Monday, October 12, 2009

Use Digest::MD5 - it's easy

In my previous entry, I presented and purposefully ignored a rather non-portable way of getting an MD5 sum from a file:
$md5 = `md5sum $filename.new | awk '{ print $1 }'`;
$md5 =~ s/\n$//;
There are stupider and better ways of doing this in the system call, but it completely ignores the problem that the command is not always called md5sum.

Digest::MD5 comes to the rescue!

use autodie; # Hee-hee
use Digest::MD5;
my $digester = Digest::MD5->new;
open(FH,"<$filename.new");
$digester->addfile(*FH);
my $md5 = $digester->hexdigest;
Okay, that looks slightly over-complicated, one might argue that Digest::MD5 should hide the file handle fiddling from the user. The value added comes when you have a chunk of data already in a variable, then you just do use Digest::MD5 qw(md5_hex); and call md5_hex($data).

Oh, and I snuck in something else again, didn't I.

3 comments:

Michael said...

If you are getting the MD5 hash for a scalar in memory then yes, Digest::MD5 is the right answer.
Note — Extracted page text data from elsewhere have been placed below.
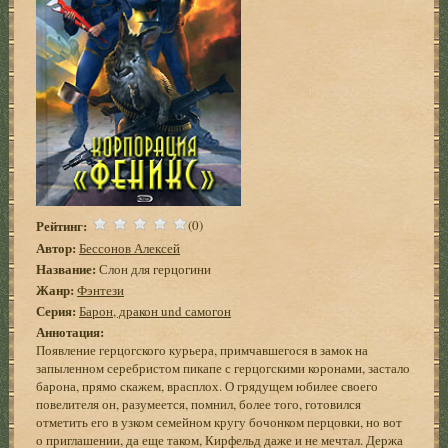
Рейтинг:
(0)
Автор:
Бессонов Алексей
Название:
Слон для герцогини
Жанр:
Фэнтези
Серия:
Барон, дракон und самогон
Аннотация:
Появление герцогского курьера, примчавшегося в замок на
запыленном серебристом пикапе с герцогскими коронами, застало
барона, прямо скажем, врасплох. О грядущем юбилее своего
повелителя он, разумеется, помнил, более того, готовился
отметить его в узком семейном кругу бочонком перцовки, но вот
о приглашении, да еще таком, Кирфельд даже и не мечтал. Держа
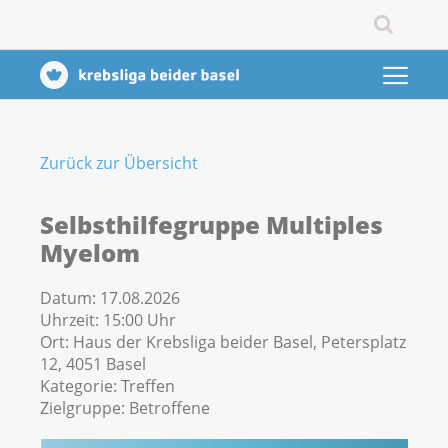
Zurück zur Übersicht
Selbsthilfegruppe Multiples
Myelom
Datum:
17.08.2026
Uhrzeit:
15:00 Uhr
Ort:
Haus der Krebsliga beider Basel, Petersplatz
12, 4051 Basel
Kategorie:
Treffen
Zielgruppe:
Betroffene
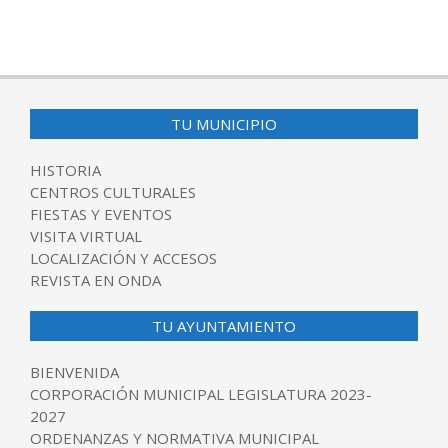
TU MUNICIPIO
HISTORIA
CENTROS CULTURALES
FIESTAS Y EVENTOS
VISITA VIRTUAL
LOCALIZACIÓN Y ACCESOS
REVISTA EN ONDA
TU AYUNTAMIENTO
BIENVENIDA
CORPORACIÓN MUNICIPAL LEGISLATURA 2023-
2027
ORDENANZAS Y NORMATIVA MUNICIPAL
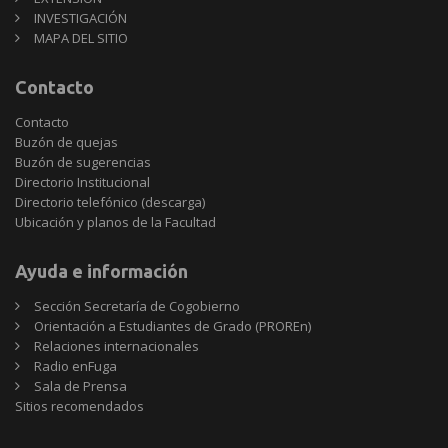
INVESTIGACIÓN
MAPA DEL SITIO
Contacto
Contacto
Buzón de quejas
Buzón de sugerencias
Directorio Institucional
Directorio telefónico (descarga)
Ubicación y planos de la Facultad
Ayuda e información
Sección Secretaría de Cogobierno
Orientación a Estudiantes de Grado (PROREn)
Relaciones internacionales
Radio enFuga
Sala de Prensa
Sitios
Sitios recomendados
recomendados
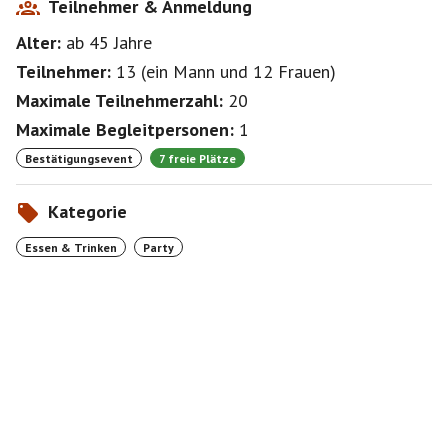
Teilnehmer & Anmeldung
Alter:
ab 45
Jahre
Teilnehmer:
13
(
ein Mann
und
12 Frauen
)
Maximale Teilnehmerzahl:
20
Maximale Begleitpersonen:
1
Bestätigungsevent
7 freie Plätze
Kategorie
Essen & Trinken
Party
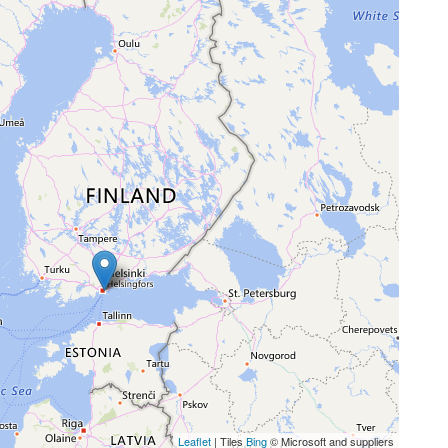
Leaflet
| Tiles
Bing
© Microsoft and suppliers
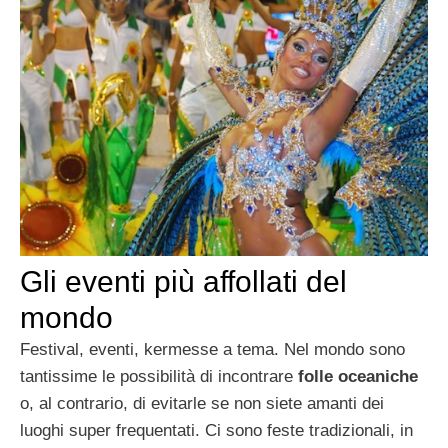
Gli eventi più affollati del
mondo
Festival, eventi, kermesse a tema. Nel mondo sono
tantissime le possibilità di incontrare
folle oceaniche
o, al contrario, di evitarle se non siete amanti dei
luoghi super frequentati. Ci sono feste tradizionali, in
But if it's a file on disk that you need to hash, then look at Digest::MD5::File which hides the file manipulation details.

Jakub Narebski said...

Why do you use glob filehandle, i.e. open(FH,...) instead of local filehandle open(my $fh,...)?

bakkushan said...

Michael: From what I can see, Digest::MD5::File does not really hide the details very well, it merely does it differently. However, it does seem to simplify matters slightly when fiddling with multiple files.

Jakub: I use glob filehandles because I'm used to it. It also makes it easy to see that I'm actually dealing with a filehandle in subsequent code.

In more complex code, I might use a hash of filehandles, though.